ED2 has a unique spatial hierarchy for its variables. Grids contain polygons, polygons contain sites, sites contain patches and patches contain cohorts. In the HDF5 output files, every single variable is written as a vector. When the model writes these variables to a file, it will append all the cohort data in the entire model state into a single, continuous block of vector data. This single vector contains data that originally came from numerous other vectors with different pointers. So given a single vector of something like cohort variables, how do we determine which patch, site, polygon and grid each cohort is a member of?

Here is a hypothetical example. Let's assume that we are looking into an output of a single-grid, single-polygon simulation. At that point, this simulation had two sites (henceforth sites A and B). Site A had 3 patches (henceforth patches A1, A2, and A3), and site B has 2 patches (henceforth patches B1 and B2). Patch A1 had 7 cohorts, patch A2 had 5 cohorts, patch A3 is bare-ground (i.e., no cohorts), patch B1 has 4 cohorts, and patch B2 has 2 cohorts:

  • Simple polygon-level variables (e.g., MMEAN_SENSIBLE_AC_PY) will have length 1, as this is a single-polygon simulation.
  • Simple site-level variables (e.g., MMEAN_PCPG_SI) will have length 2.
  • Simple patch-level variables (e.g., MMEAN_RH_PA) will have length 5 (3+2).
  • Simple cohort-level variables (e.g., MMEAN_LAI_CO) will have length 18 (7+5+0+4+2).
  • In case of multi-dimensional variables the last dimension will be associated with the hierarchical level. For example, in a simulation with 12 soil layers, variable MMEAN_SOIL_WATER_PA will have dimensions (12,5). Note: Depending on the software used for reading HDF5 and post-processing, the dimensions may be swapped by the software. It is worth checking the order of dimensions before using new softwares.

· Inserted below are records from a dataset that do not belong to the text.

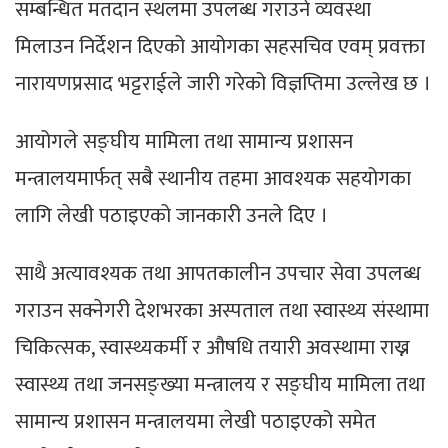
सम्बन्धित मतदान स्थलमा उपलब्ध गराउने व्यवस्था
मिलाउन निर्देशन दिएको आयोगका सहसचिव एवम् प्रवक्ता
नारायणप्रसाद भट्टराईले जारी गरेको विज्ञप्तिमा उल्लेख छ ।
आयोगले सङ्घीय मामिला तथा सामान्य प्रशासन
मन्त्रालयमार्फत् सबै स्थानीय तहमा आवश्यक सहयोगका
लागि लेखी पठाइएको जानकारी उनले दिए ।
साथै अत्यावश्यक तथा आपतकालीन उपचार सेवा उपलब्ध
गराउन सक्नेगरी देशभरका अस्पताल तथा स्वास्थ्य संस्थामा
चिकित्सक, स्वास्थ्यकर्मी र औषधि तयारी अवस्थामा राख्न
स्वास्थ्य तथा जनसङ्ख्या मन्त्रालय र सङ्घीय मामिला तथा
सामान्य प्रशासन मन्त्रालयमा लेखी पठाइएको समेत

The figure below illustrates how variables would be stored in the example above:

To find which polygon, site and patch that any given cohort in the HDF5 output dataset is associated with, every output file in ED2 comes with a set of variables that can be used to identify to which patch, site, and cohort each vector element corresponds.

Indexing variable Description
PYSI_ID Index of the first site of each polygon
PYSI_N Number of sites for each polygon
SIPA_ID Index of the first patch of each site
SIPA_N Number of patches for each site
PACO_ID Index of the first cohort of each patch
PACO_N Number of cohorts for each patch

Changing the default contents of output files

There are instances in which the user may need to add or remove variables from the typical output. Examples of such cases include:

  • Reducing the size of output files by retaining only variables that will be used.
  • Adding new variables to one of the output files, because the default settings do not include a variable deemed necessary.

In these cases, you may consider changing the default contents of output files. In case you are not familiar with editing the ED2 code, we recommend opening an issue first, to make sure the changes are really needed.